Note: This is a sestina, a 39-line poem, but the formatting of the blog reconfigured the lines of the poem. The shorter 2- to 3-word lines should be connected to the line prior. I think you'll be able to still understand the poem although the formatting is skewed. FYI: This is in response to an assignment dear Sister gave me earlier today. Regardless, I hope you enjoy this. I'm the closet writer in the family--nevertheless, still a writer. I prefer the avenue of poetry. And with no further ado... I present to you:

yet i see her in my cheekbones and eyes...

I don’t see her in my hands; I see her in my features, most specifically in the brown eyes
I inherited from her. Those who knew her, really knew her, when they see me see a ghost
from the past. Her girlfriends who learned first-hand she was pregnant with me – their faces reflect their memories of her. Just by seeing me. I love that their non-verbals speak with such boldness
and clarity. They don’t see their own transparency. But it’s obvious what they revisit -- their memory
of her as well -- is a pleasant one. I smile at the common statement: “You look just like your mother.”

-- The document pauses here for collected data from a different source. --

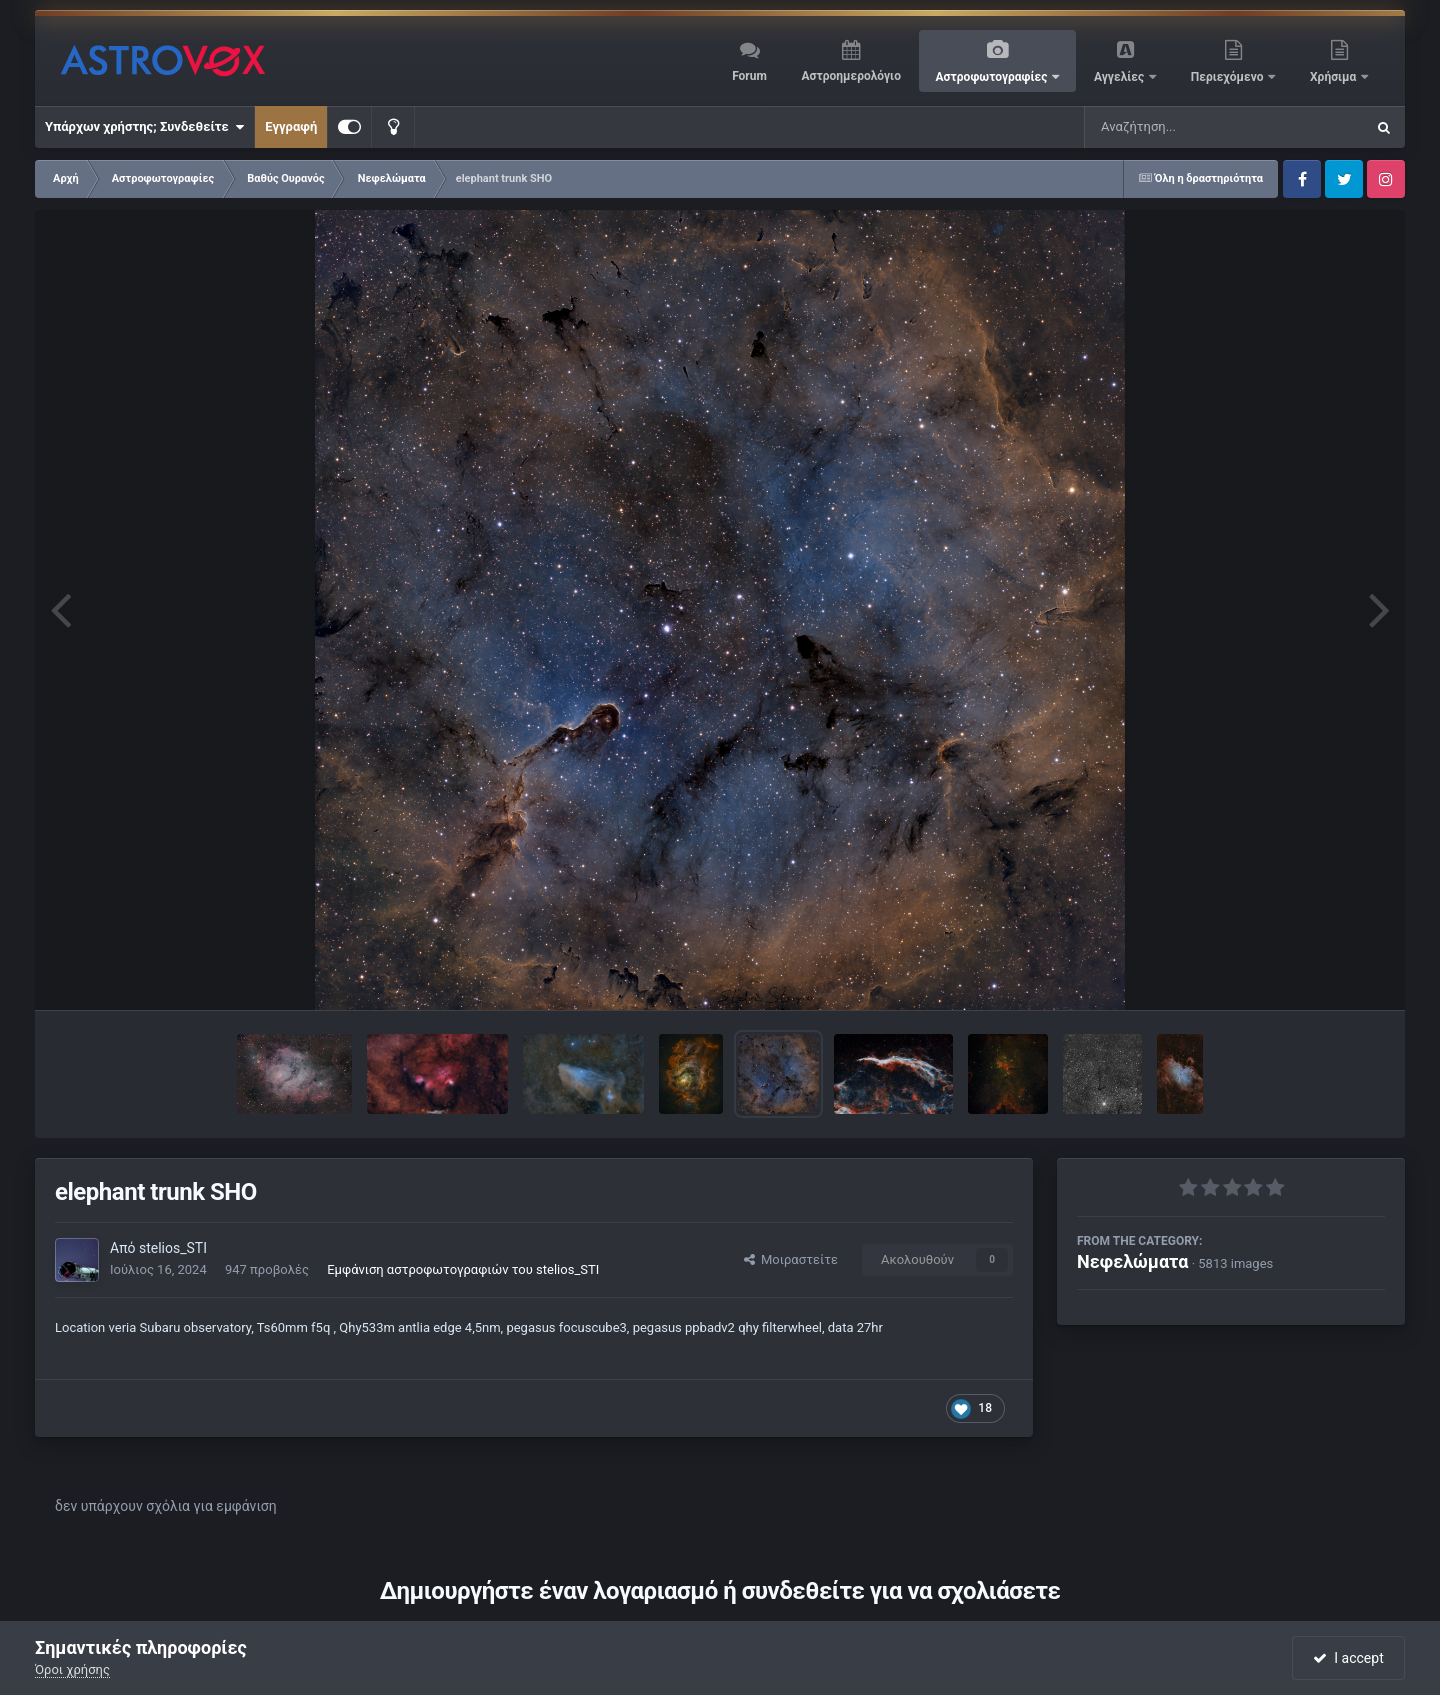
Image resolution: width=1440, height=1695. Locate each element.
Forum (749, 76)
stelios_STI (173, 1248)
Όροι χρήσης (72, 1669)
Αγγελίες (1120, 77)
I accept (1348, 1658)
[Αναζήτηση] (1184, 127)
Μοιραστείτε (791, 1259)
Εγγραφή (291, 126)
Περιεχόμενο (1229, 77)
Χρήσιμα (1334, 77)
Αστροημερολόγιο (850, 76)
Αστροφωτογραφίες (993, 77)
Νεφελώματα (1132, 1261)
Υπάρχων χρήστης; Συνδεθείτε (144, 127)
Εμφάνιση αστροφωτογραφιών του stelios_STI (463, 1269)
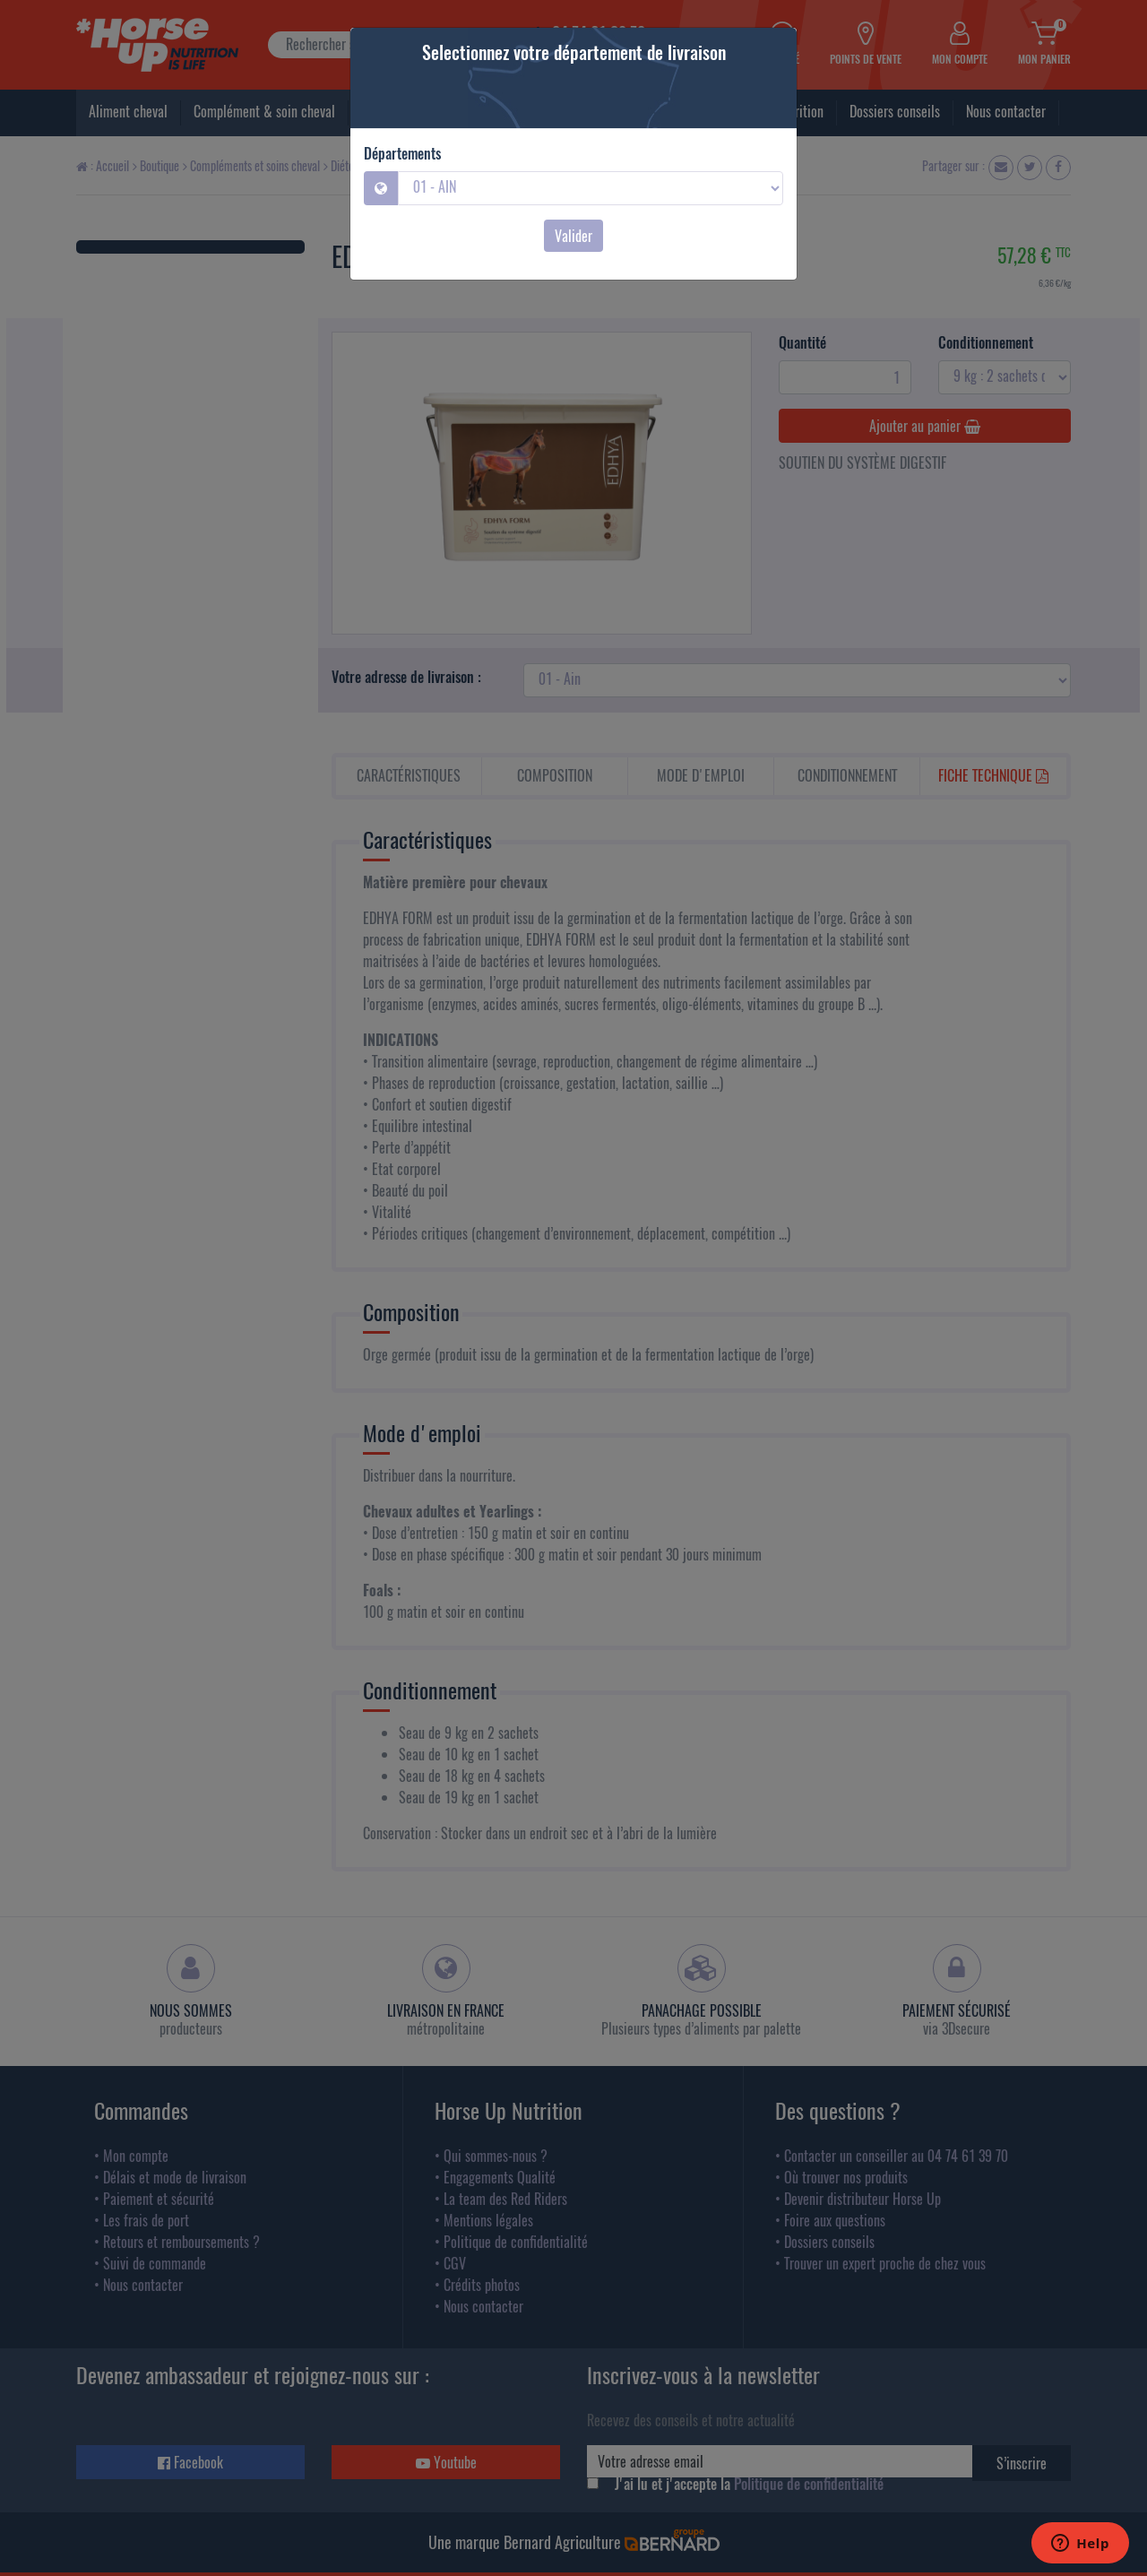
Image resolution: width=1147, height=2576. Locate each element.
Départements (402, 153)
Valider (573, 235)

Long ago, as a youth, I was uncertain how to respond to that statement. Looking like one’s mom
serves as a great compliment, but for a young woman, who still felt in some way responsible, the eyes
too often reflected the anguish, the thoughts, the wonders – the notions of those haunted by memories
of a woman dead too young yet present in my high cheekbones and rich brown eyes. For them, a ghost
of decades past. For me, years pass before I understand human development. With a boldness
unseen, she circled an article on dating in a most recent Seventeen magazine. At 41, I reflect

on how difficult that was to have “the talk” with your 15-year-old daughter as you reflect
on your own life, your own choices. At 15, she would not know she would be a mother
within 3 years, yet she [and dad!] welcomed me to the world 11 days into 18, with a boldness
of spirit. My memories of those early years are filled with tenderness and love; her eyes
comfort me. She slips on the ice going to Fred and Bessie’s, yet her arms guide me to safety. Ghosts
of winters, springs, summers, falls past… they all dance with such ease across the fabric of memory.

It’s Sunday morning in the newly-built house in Gainesville. Orange counters pervade this memory.
I roll biscuit dough flat for cinnamon rolls. I lean in from the bar side as mom, as I reflect,
is across from me on the kitchen side. White flour sifts across the countertop. To this day, this ghost
flits in and out of my psyche as I relive this moment, among many others cherished with my mother
as we grow and live and be. We have such varied remembrances, Casey and I, of this brown-eyed
woman who loved the Beatles, “Love Me Do”, 45s, vacations, and chocolate-covered cherries. A bold

woman, she experienced childbirth, graduation as a wife and parent, factory work. With boldness,
she began a college transcript, relocated, supported her husband’s career, developed new memories
as she established herself as the central pole of support for her young family, the one on whom all eyes
fell, whether we were chasing bats in Thayer or tarantulas in Gainesville. Through her, I reflect
on my childhood of yarn ribbons, banana-flip haircuts, Johnson’s No More Tears, and my mother,
this woman who made sure I made ballet class, learned the step-ball-chain, and discounted any ghosts

that I thought I saw in Grandma’s old house in Sparta. To relieve my fears, she showed me my ghost, the literal yet proverbial coat hanging on the coat-tree at the end of my bed. With a tender boldness, she showed me the tiger stalking outside my window, allaying my childhood nightmares. This mother, this woman whose life in some way was symbolized through red cowgirl boots, held memories
we’ll never know, resources we’ll never tap, intelligence we’ll never learn. Of sixteen years I reflect;
just shy of half of her life. At this stage, it’s almost 1/3 of my life. The years pass before my eyes.

I see her in my hands… but I lose her in my green eyes” opened a lot of vaulted ghosts
as we were asked to reflect on her, Carolyn Sue Johns Daugherty, an action requiring boldness
as we took a moment to relive memories and praise this woman, this wife, this mother.